A couple of my past columns have addressed the issue of the cold entering the interior of a home near a bay window, and provided a quick and easy to install method to remedy the problem. And although the nature of a bay window creates a drafty area issue, there can be contributing factors that must first be addressed — as encountered on a recent jobsite in October.
It is, of course easiest to achieve this type of ‘below-the-bay-window’ fix before the snow begins to fly. So, a few of these jobs were scheduled during the same week, in October 2020. The size and orientation of the bay window not-withstanding, the materials required for this project are generally the same from one job to the next; two-by-threes for framing (including required fasteners), fibreglass insulation, 6mm poly, tuck tape, exterior caulk, half-inch treated plywood for sheathing (including required fasteners), high-grade primer and colour-matched exterior paint. With these items on hand, it is quite likely the job gets done within the day.
After moving the decorative rock far back enough to clear an area larger than the footprint of the impending base of the frame below the window, an oddity caught my eye where the underside of the existing bay window build-out meets the exterior decorative footing of the house — a sizable chasm, nearest the corner of the house was clearly visible. Upon closer inspection, the gap extended all along the seam, varying in width from one end to the other. The homeowner explained that for many years, the living room was rendered unusable on the coldest of days throughout the winter months, despite having made an attempt a few years back to rectify the issue. No doubt, this gap made her bay window issue much worse than usual.
After consulting briefly with the homeowners a solution to the gap issue was reached and prior to building the framing below the window, I made a quick trip to the local hardware store for the one item missing from the materials lists already gathered for the day’s work — expandable foam.
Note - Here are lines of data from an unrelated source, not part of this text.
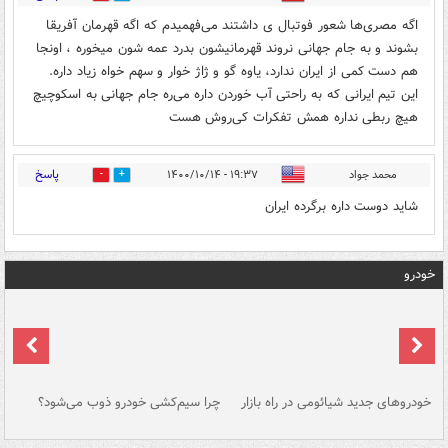
اگه مصری‌ها شعور فوتبال ی داشتند می‌فهمیدم که اگه قهرمان آفریقا
بشوند و به جام جهانی نروند قهرمانیشون بدرد عمه شون میخوره ، اونجا
هم دست کمی از ایران ندارد، یاوه گو و ژاژ خوار و سهم خواه زیاد داره.
این تیم ایرانی که به راحتی آب خوردن داره می‌ره جام جهانی به اسکوچیچ
هیچ ربطی نداره همش تفکرات کی‌روش هست
پاسخ
محمد جواد
۱۹:۳۷ - ۱۴۰۰/۱۰/۱۴
0
0
شاید دوست داره برگرده ایران
خودرو
خودروهای جدید شیائومی در راه بازار
چرا سیم‌کشی خودرو ذوب می‌شود؟
شو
Coincidentally, I noticed too late that two cans of expandable foam were already in my truck (leftovers from a previously completed window job). This mattered not, as you can never have too many cans of expandable foam.
Before starting the pre-ordained framing tasks, expandable foam was sprayed into the window-wide crevasse along the seam where the bay window jet-out meets the exterior wall. I can only assume the contractor who applied the existing scratch coat on the lath for the eventual stucco application, never bothered to confirm that the scratch coat formed a sealed 90-degree bond along the corner between the underside of the window jet-out and the wall. As such, the wind and cold easily penetrated the structure in these areas, magnifying any interior draft issues that a bay window produces at the best of times. With the entire gap now bursting with foam, oozing from the chasm as it expands, the below the window box framing could begin.
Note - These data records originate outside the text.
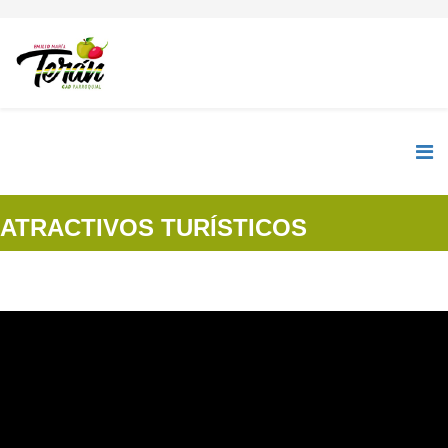
ATRACTIVOS TURÍSTICOS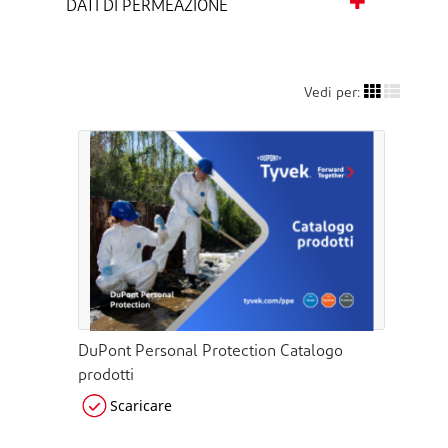
DATI DI PERMEAZIONE
Vedi per:
DuPont Personal Protection Catalogo
prodotti
Scaricare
The poly was placed along the ground, and the two-by-three frame was constructed at roughly an inch-and-a-half inset to the stucco face. The cavity was then carefully stuffed with insulation, and the poly was fastened with staples along the entire frame. Tuck tape was used to seal the poly seams, and exterior caulk was used along every edge where framing meets the existing exterior face of the house. The half-inch treated plywood cut to fit, was fastened to the framework and given a coat of primer, and the subsequent two coats of exterior paint. After allowing the paint to dry, the decorative rock was then spread evenly along the new bottom edge of the below bay window fix, completing the project.
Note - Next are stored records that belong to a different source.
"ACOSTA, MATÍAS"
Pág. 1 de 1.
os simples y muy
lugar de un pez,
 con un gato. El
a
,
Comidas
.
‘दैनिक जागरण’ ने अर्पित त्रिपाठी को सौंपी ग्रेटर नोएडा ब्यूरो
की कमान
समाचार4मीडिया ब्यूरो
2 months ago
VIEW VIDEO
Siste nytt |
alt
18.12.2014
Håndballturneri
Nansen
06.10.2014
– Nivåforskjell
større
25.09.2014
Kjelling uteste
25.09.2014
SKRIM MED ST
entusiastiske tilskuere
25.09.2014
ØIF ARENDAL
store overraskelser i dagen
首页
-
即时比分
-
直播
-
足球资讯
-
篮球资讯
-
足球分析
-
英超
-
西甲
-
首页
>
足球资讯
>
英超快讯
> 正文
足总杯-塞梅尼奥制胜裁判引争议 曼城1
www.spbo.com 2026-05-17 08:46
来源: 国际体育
Prior to the fix the homeowner complained that she always felt the air moving along the wall at the far corner of the bay window on a windy day. A few weeks after completing the project she sent me a quick text to share her post-fix assessment. As expected, the under bay-window solution had indeed generated positive results. The living room was no longer off-limits due to the cold — providing a warm space for all to gather, even during the coldest winter days.